** EXERCISE REQUIREMENTS **
Take the lines below between the one holding "Mache einen virtuellen" and the one holding "sierpień 8, 2026.", inclusive, and copy them exactly. Add nothing.

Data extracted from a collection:
*** Block opens ***

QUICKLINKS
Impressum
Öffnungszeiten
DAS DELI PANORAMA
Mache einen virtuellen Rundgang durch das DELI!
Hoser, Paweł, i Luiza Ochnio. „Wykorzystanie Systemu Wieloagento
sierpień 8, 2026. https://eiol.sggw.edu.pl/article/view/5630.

*** Block closes ***
*** Block opens ***

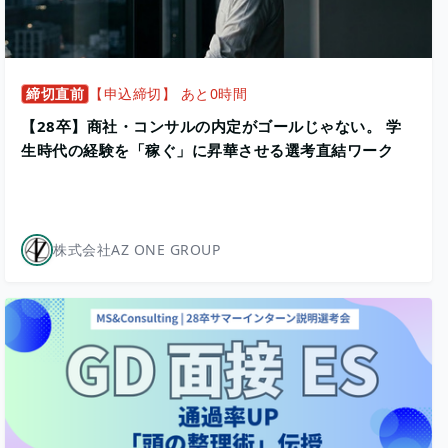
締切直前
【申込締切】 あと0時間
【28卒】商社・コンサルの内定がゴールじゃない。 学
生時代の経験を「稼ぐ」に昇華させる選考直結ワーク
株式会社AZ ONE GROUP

*** Block closes ***

** TASK ANSWER **
Mache einen virtuellen Rundgang durch das DELI!
Hoser, Paweł, i Luiza Ochnio. „Wykorzystanie Systemu Wieloagento
sierpień 8, 2026. https://eiol.sggw.edu.pl/article/view/5630.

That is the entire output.